• [Task directions]
Go through the listing and set it down exactly, leaving out its pictures.

• [Extracted information]
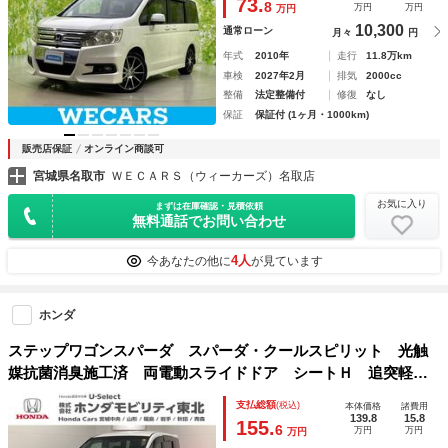
73.
8
万円
万円
万円
10,300
通常ローン
月々
円
年式
2010年
走行
11.8万km
車検
2027年2月
排気
2000cc
整備
法定整備付
修復
なし
保証
保証付 (1ヶ月・1000km)
販売店保証
オンライン商談可
宮城県名取市
ＷＥＣＡＲＳ（ウィーカーズ）名取店
お気に入り
まずは在庫確認・見積依頼
無料通話でお問い合わせ
4人
今あなたの他に
が見ています
ホンダ
ステップワゴンスパーダ スパーダ・クールスピリット 光触
媒抗菌消臭施工済 両電動スライドドア シートＨ 追突軽減
ブレーキ スマキー Ｂカメ Ｗエアコン フルセグテレビ
支払総額
(税込)
本体価格
諸費用
盗難防止システム サイドエアバック ナビＴＶ アクティブ
139.8
15.8
155.
6
万円
万円
万円
クルーズコントロール ＤＶＤ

• [Output below]
73.
8
万円
万円
万円
10,300
通常ローン
月々
円
年式
2010年
走行
11.8万km
車検
2027年2月
排気
2000cc
整備
法定整備付
修復
なし
保証
保証付 (1ヶ月・1000km)
販売店保証
オンライン商談可
宮城県名取市
ＷＥＣＡＲＳ（ウィーカーズ）名取店
お気に入り
まずは在庫確認・見積依頼
無料通話でお問い合わせ
4人
今あなたの他に
が見ています
ホンダ
ステップワゴンスパーダ スパーダ・クールスピリット 光触
媒抗菌消臭施工済 両電動スライドドア シートＨ 追突軽減
ブレーキ スマキー Ｂカメ Ｗエアコン フルセグテレビ
支払総額
(税込)
本体価格
諸費用
盗難防止システム サイドエアバック ナビＴＶ アクティブ
139.8
15.8
155.
6
万円
万円
万円
クルーズコントロール ＤＶＤ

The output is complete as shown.